SACRAMENTO — The California Air Resources Board (CARB) has tabled two separate draft regulation proposals that could hit truckers deep in the pocketbook. The first would require an EPA’07-equivalent retrofit for trucks built prior to 1998. The second proposal would require all 2011-model-year and later equipment be EPA SmartWay certified in order to operate 53-ft trailers on California highways.
The regulations would demand emissions cuts in two phases. First, 1998 and older trucks would need to be retrofitted by 2010 to match emissions standards in 2007-model trucks.

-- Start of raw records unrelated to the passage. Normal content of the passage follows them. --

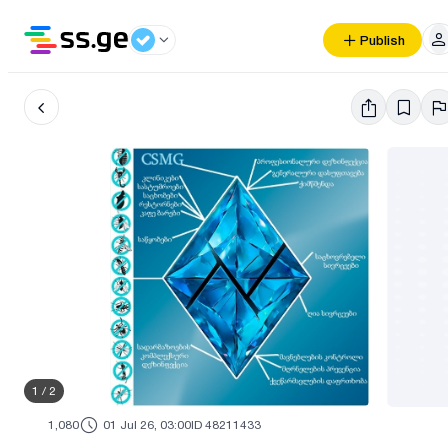
Publish
1
/
2
1,080
01 Jul 26, 03:00
ID 48211433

The second phase would require that by 2021, all trucks and buses meet EPA 2010 emission standards. Owners of older trucks would have three choices: retrofit their fleets twice, install up-to-date engines, or buy new trucks.
CARB estimates the compliance with the retro-fit plan would cost the California trucking industry between $3.6 billion and $5.5 billion. That estimate doesn’t include the cost of out-of-state compliance efforts.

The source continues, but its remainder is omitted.